Film Review: CarnageFan The Fire Recommends

Posted in Film, Recommended, Reviews
By Andrew Simpson on 30 Jan 2012

The petty resentments of polite society are ruthlessly exposed in Carnage, Roman Polanski’s deliciously tart four-hander on parental rivalry. His taught dramady sees Alan and Nancy (Christoph Waltz and Kate Winslet) invited to the home of fellow parents Penelope and Michael (Jodie Foster and John C. Reilly) after their son is the apparent aggressor in a schoolyard altercation. What begins as a toe-curling exercise in liberal conflict resolution soon descends into a farce of petty squabbling, physical altercations and hysteria as each succumbs to their base prejudices. The sort of film Michael Haneke might make if he had a sense of humour, Carnage is a withering takedown of a manicured class.

An adaptation of Yasmina Reza’s feted Broadway play The God of Carnage, Polanski has created a fantastically cynical drama. Filmed in a single location and unspooling in real time, it is an example of creating an atmosphere of unease primed to explode, as Foster’s high minded, patronising Penelope and Waltz’s flippant, insouciant Alan combine to light the fuse on a powder keg. With an all-too-recognisable sense of politeness agonisingly preventing Alan and Nancy leaving the prim New York apartment, the couples are forced to prolong the agony even after they have openly mocked each other’s values, competitively badmouthed their children and, in one fantastic scene, vomited on the art collection.

Committed to keeping things interesting, class resentment (Michael works in hardware supplies, Alan in corporate law) and enmity between husbands and wives leads to shifting alliances and power dynamic across seventy mostly excruciating minutes. Even when the film begins to struggle to find new terrain, such as in the contrived subplot in which Alan represents a company supplying dodgy pharmaceuticals to Michael’s mother, it remains fantastically played, brittle entertainment.
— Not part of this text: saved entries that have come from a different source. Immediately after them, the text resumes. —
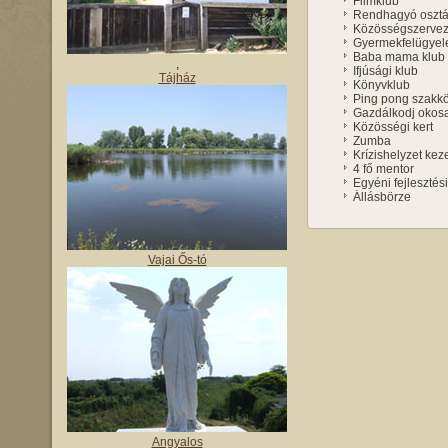
Filmklub
Rendhagyó osztál
Közösségszerve
Gyermekfelügyel
Baba mama klub
,
Ifjúsági klub
Tájház
Könyvklub
Ping pong szakk
Gazdálkodj okos
Közösségi kert
Zumba
Krízishelyzet kez
4 fő mentor
Egyéni fejlesztés
Állásbörze
Vajai Ős-tó
Angyalos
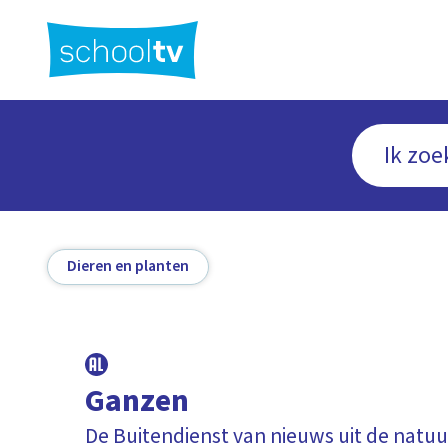
Ga
naar
hoofdinhoud
Dieren en planten
Ganzen
De Buitendienst van nieuws uit de natuu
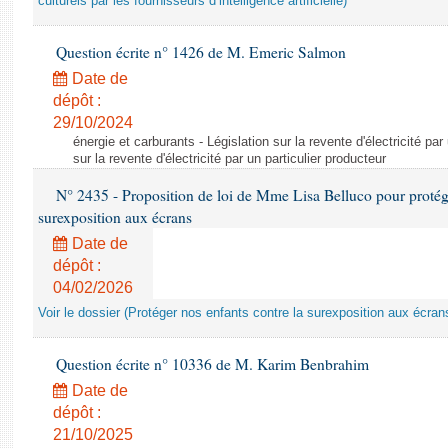
culturels par les fournisseurs d’intelligence artificielle)
Question écrite n° 1426 de M. Emeric Salmon
Date de
dépôt :
29/10/2024
énergie et carburants - Législation sur la revente d'électricité par
sur la revente d'électricité par un particulier producteur
N° 2435 - Proposition de loi de Mme Lisa Belluco pour protége
surexposition aux écrans
Date de
dépôt :
04/02/2026
Voir le dossier (Protéger nos enfants contre la surexposition aux écran
Question écrite n° 10336 de M. Karim Benbrahim
Date de
dépôt :
21/10/2025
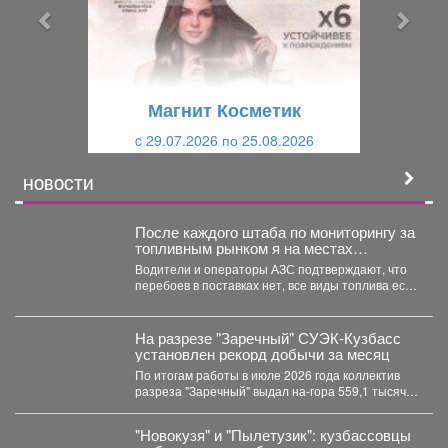
ы
у
д
ю
у
щ
щ
и
Магнит Косметик
и
й
c 29.07.2026 по 25.08.2026
й
НОВОСТИ
После каждого штаба по мониторингу за
топливным рынком я на местах
проверяю, соответствует ли озвученная
Водители и операторы АЗС подтверждают, что
информация действительности.
перебоев в поставках нет, все виды топлива есть
в...
На разрезе "Заречный" СУЭК-Кузбасс
установлен рекорд добычи за месяц
По итогам работы в июле 2026 года коллектив
разреза "Заречный" выдал на-гора 559,1 тысяч
тонн...
"Новокузя" и "Пылетузик": кузбассовцы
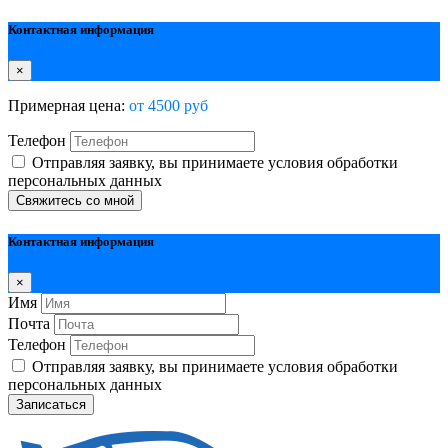
Контактная информация
×
Примерная цена:
от 4500 руб
Телефон
Отправляя заявку, вы принимаете условия обработки
персональных данных
Свяжитесь со мной
Контактная информация
×
Имя
Почта
Телефон
Отправляя заявку, вы принимаете условия обработки
персональных данных
Записаться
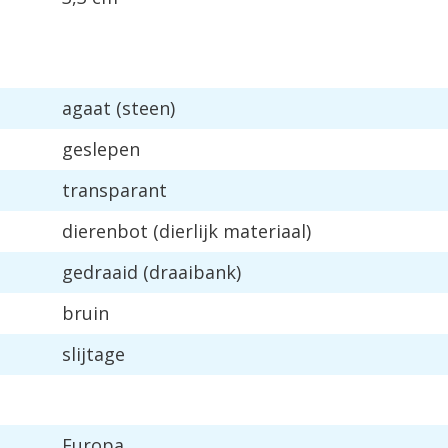
agaat (steen)
geslepen
transparant
dierenbot (dierlijk materiaal)
gedraaid (draaibank)
bruin
slijtage
Europa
The single, restrictive scenario always puts extra pressure on performances, and the strength of Carnage ultimately lies in four players delivering razor-sharp takes on a crackling, often nasty script. Jodie Foster is convincingly unstable and unbearable as the film’s most eccentric character, while Winslet and Reilly put in quieter performances as the more conciliatory players, an approach that only serves to make their eventual explosions all the more effective.

Carnage, though, ultimately belongs to Waltz. A screen presence so magnetic that his only-recent discovery remains baffling, he is priceless as the borderline-amoral Alan. What’s more, in his speech about his belief in the ‘God of Carnage’ and the true, animalistic nature of humanity, he boasts the film’s central thematic moment. One suspects that Alan is the c losest thing to Polanski’s spirit onscreen, and indeed it is Polanski himself who is the God of Carnage here, overseeing a deliciously brutal assassination of bourgeois dishonesty.